Why more troubles lie ahead.
Sophisticated software allows health authorities to troll huge databases looking for possible drug dangers. The data mining can detect rare side effects that didn’t show up in clinical trials. But it can also raise false alarms and force regulators to divert time and money from more pressing dangers.” These words come from today’s Wall Street Journal page one article “A Risk in Cholesterol Drugs Is Detected, but Is It Real?” Although the article is not directly related to the current controversy over Avandia it does point to a major problem facing physicians, the FDA and pharmaceutical companies; how do we go about determining an acceptable level of risk?
One would be hard pressed to find a drug that does not have any adverse side effects. This is particularly true for drugs used to treat chronic disease states such as diabetes. There is no cure for diabetes therefore all a patient and their physician can do is attempt to control the disease. For millions of patients this means a daily regimen of pills, insulin injections or a combination of pills and injections.
As several respected scientist have pointed out there is no guarantee that a drug approved based on data from 24 or 36 month clinical trials won’t produce serious adverse events after being on the market for 5 or more years.

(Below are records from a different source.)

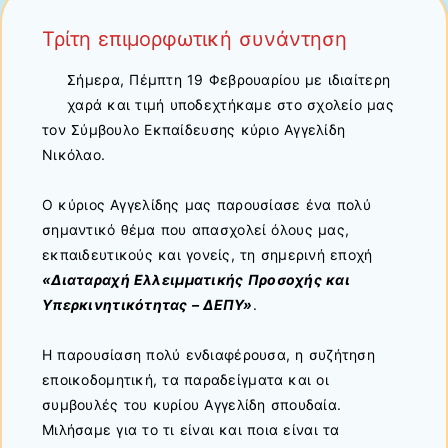
Τρίτη επιμορφωτική συνάντηση
Σήμερα, Πέμπτη 19 Φεβρουαρίου με ιδιαίτερη
χαρά και τιμή υποδεχτήκαμε στο σχολείο μας
τον Σύμβουλο Εκπαίδευσης κύριο Αγγελίδη
Νικόλαο.
Ο κύριος Αγγελίδης μας παρουσίασε ένα πολύ
σημαντικό θέμα που απασχολεί όλους μας,
εκπαιδευτικούς και γονείς, τη σημερινή εποχή
«Διαταραχή Ελλειμματικής Προσοχής και
Υπερκινητικότητας – ΔΕΠΥ»
.
Η παρουσίαση πολύ ενδιαφέρουσα, η συζήτηση
εποικοδομητική, τα παραδείγματα και οι
συμβουλές του κυρίου Αγγελίδη σπουδαία.
Μιλήσαμε για το τι είναι και ποια είναι τα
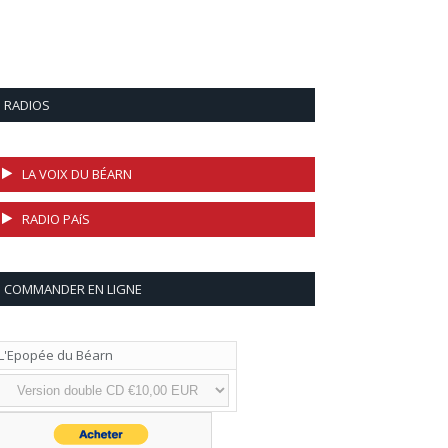
RADIOS
LA VOIX DU BÉARN
RADIO PAíS
COMMANDER EN LIGNE
L'Epopée du Béarn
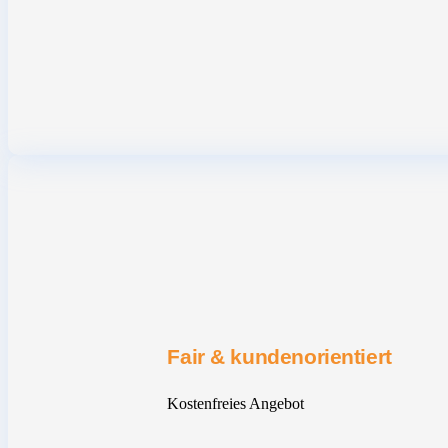
Fair & kundenorientiert
Kostenfreies Angebot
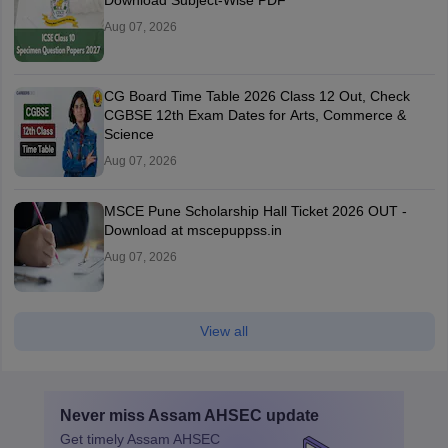
Aug 07, 2026
CG Board Time Table 2026 Class 12 Out, Check
CGBSE 12th Exam Dates for Arts, Commerce &
Science
Aug 07, 2026
MSCE Pune Scholarship Hall Ticket 2026 OUT -
Download at mscepuppss.in
Aug 07, 2026
View all
Never miss
Assam AHSEC
update
Get timely
Assam AHSEC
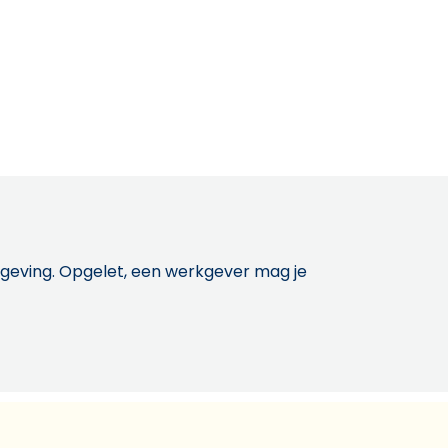
etgeving. Opgelet, een werkgever mag je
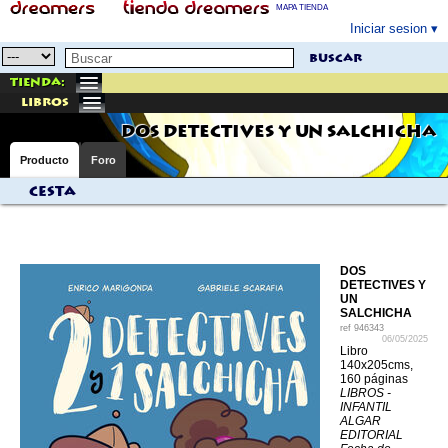
MAPA TIENDA
Iniciar sesion
buscar
Tienda:
libros
DOS DETECTIVES Y UN SALCHICHA
Producto
Foro
Cesta
DOS
DETECTIVES Y
UN
SALCHICHA
ref
946343
06/05/2025
Libro
140x205cms,
160 páginas
LIBROS -
INFANTIL
ALGAR
EDITORIAL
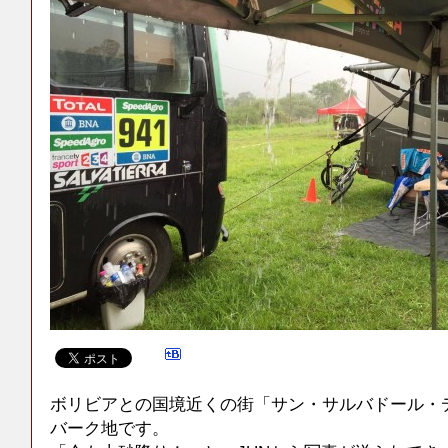
ボリビアとの国境近くの街「サン・サルバドール・
バーク地です。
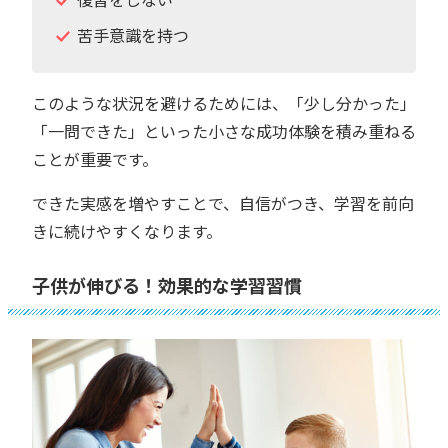
苦手意識を持つ
このような状況を避けるためには、「少し分かった」
「一問できた」といった小さな成功体験を積み重ねる
ことが重要です。
できた実感を増やすことで、自信がつき、学習を前向
きに続けやすくなります。
子供が伸びる！効果的な学習習慣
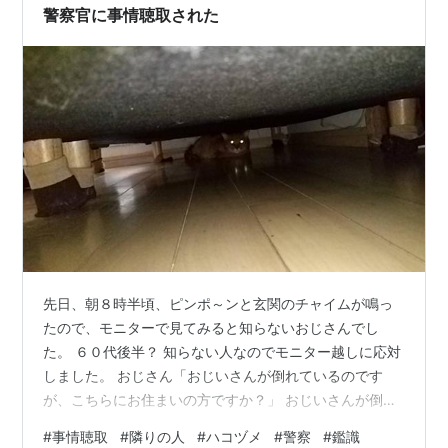
警察官に事情聴取された
先日、朝８時半頃、ピンポ～ンと玄関のチャイムが鳴っ
たので、モニターで見てみると知らないおじさんでし
た。 ６０代後半？ 知らない人なのでモニター越しに応対
しました。 おじさん「おじいさんが倒れているのです
が、こちらにお住まいの方ですか？」 おじいさんが倒れ
てる？ ロビーか？ マンションの前か？ 私「いいえ、違
#
事情聴取
#
隣りの人
#
ハコヅメ
#
警察
#
鑑識
います。うちにおじいさんは住んでいません。」 会話は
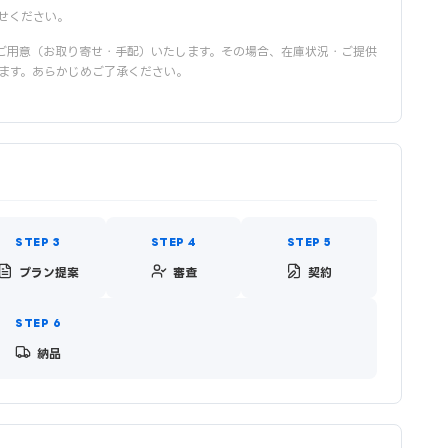
せください。
ご用意（お取り寄せ・手配）いたします。その場合、在庫状況・ご提供
ます。あらかじめご了承ください。
プラン提案
審査
契約
納品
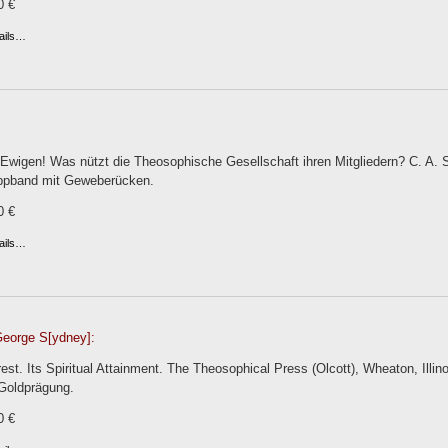
0 €
ails…
Ewigen! Was nützt die Theosophische Gesellschaft ihren Mitgliedern? C. A. 
ppband mit Geweberücken.
0 €
ails…
George S[ydney]:
st. Its Spiritual Attainment. The Theosophical Press (Olcott), Wheaton, Illinoi
Goldprägung.
0 €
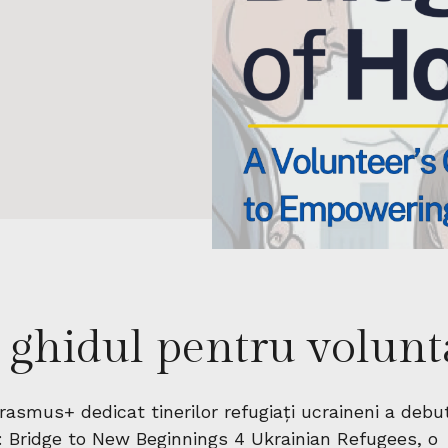
 ghidul pentru volunt
rasmus+ dedicat tinerilor refugiați ucraineni a debu
:
Bridge to New Beginnings 4 Ukrainian Refugees
, o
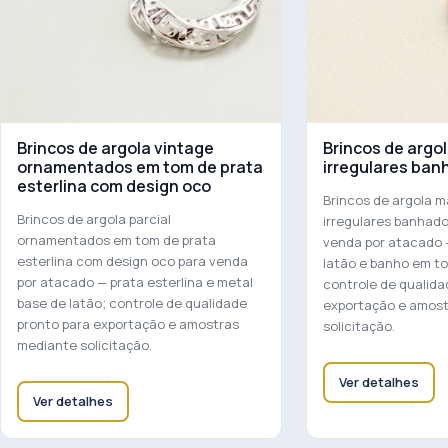
Brincos de argola vintage
Brincos de argo
ornamentados em tom de prata
irregulares ban
esterlina com design oco
Brincos de argola m
Brincos de argola parcial
irregulares banhado
ornamentados em tom de prata
venda por atacado 
esterlina com design oco para venda
latão e banho em to
por atacado — prata esterlina e metal
controle de qualida
base de latão; controle de qualidade
exportação e amos
pronto para exportação e amostras
solicitação.
mediante solicitação.
Ver detalhes
Ver detalhes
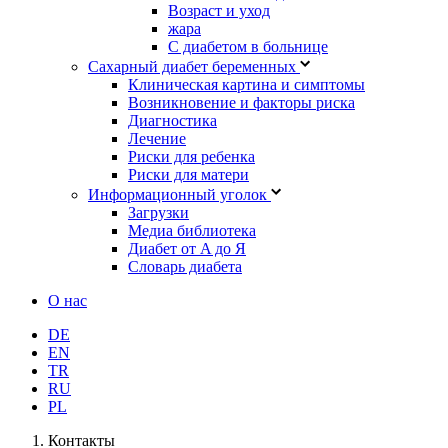
Возраст и уход
жара
С диабетом в больнице
Сахарный диабет беременных
Клиническая картина и симптомы
Возникновение и факторы риска
Диагностика
Лечение
Риски для ребенка
Риски для матери
Информационный уголок
Загрузки
Медиа библиотека
Диабет от A до Я
Словарь диабета
О нас
DE
EN
TR
RU
PL
Контакты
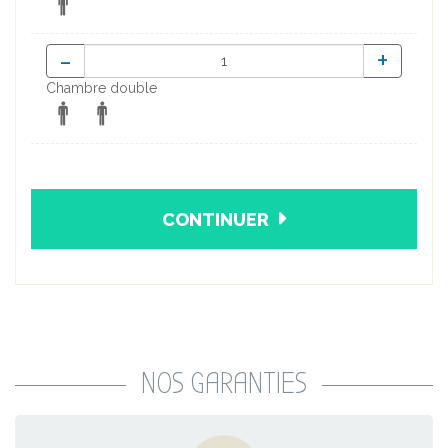
-
+
Chambre double
CONTINUER
NOS GARANTIES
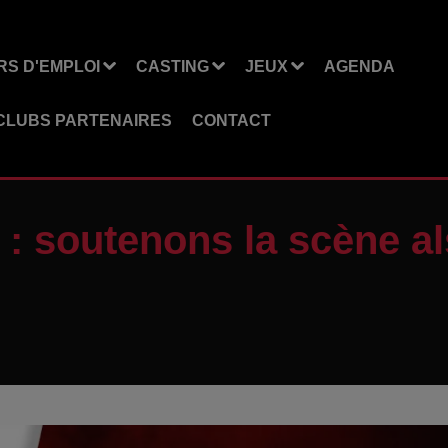
S D'EMPLOI
CASTING
JEUX
AGENDA
CLUBS PARTENAIRES
CONTACT
 : soutenons la scène a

This has lead some to call for the 7 year rule, which basically advises patients not to take any medication until it has been on the market for seven years. The problem with the seven year rule is that for patients with diabetes waiting seven years to use what appears to be an effective drug can have serious consequences. It’s a well known fact that the majority of patients with diabetes are not well controlled. Poorly controlled diabetes leads to several life threatening complications most notably cardiovascular problems.
At the end of this month the FDA will convene a panel meeting to examine Avandia and Actos and their possible link to cardiovascular issues. Diabetic Investor suspects this meeting won’t provide any clear answers as there are none. In this debate both sides will look at the same set of numbers and reach very different conclusions. As Fiorello La Guardia once said “Statistics are like alienists (i.e. psychiatrists) – they will testify for either side.”
With millions of patients and their physicians seeking clear guidance none will be forthcoming. In the meantime physicians are opting not to take any chances and are taking patients off Avandia. While it’s difficult to argue with this approach, it’s an open question whether or not this decision will benefit the patient in the long run. Diabetic Investor would have more confidence in this approach if patients were closely monitored and physicians were more aggressive when current treatment regimens do not produce solid control. Unfortunately this is not the case all too often physicians wait far too long before changing a patients treatment regimen. This treat to failure mentality increases the likelihood the patient will develop complications, it’s well documented that the more aggressively diabetes is treated the greater chance the patient has to avoid serious complications.
Compounding the problem is this new attitude that regular glucose monitoring is useless for non-insulin type 2 patients. Used properly regular glucose monitoring can detect signs of treatment failure. Yet there is a growing attitude that this sizable patient population shouldn’t even bother to check their glucose levels. In Diabetic Investor’s opinion this movement will only make a bad situation worse. Still the major blood glucose monitoring are sitting on the sidelines and letting this foolish school of thought gain traction. If things keep going in this direction they will only have themselves to blame when insurance companies decide to stop reimbursing non-insulin using patients for test strips.
When it’s all said and done the big losers will be the more than 12 million patients who do not use insulin. Instead of working to improve diabetes education for both patients and physicians, the diabetes powers that be are working on the stupidest concept of all – changing A1C from a simple and easy to understand number to a new number that no one but these people understand. Diabetes is growing at epidemic rates and shows no signs of weakening. Patients and their physicians are seeking, actually screaming for clear guidance. Study after study points to the benefits of education and regular glucose monitoring.
We are years, more likely decades away from a cure. Diabetes is not going away. Besides the human toll the economic consequences are equally severe. It would seem logical given this set of circumstances the ADA and the entire diabetes industry would stand united and demand that something be done. Nope. Instead they are wasting time and valuable resources on silly projects that if adopted will only make matters worse.
As Woodrow Wilson once said “In public affairs, stupidity is more dangerous than knavery.”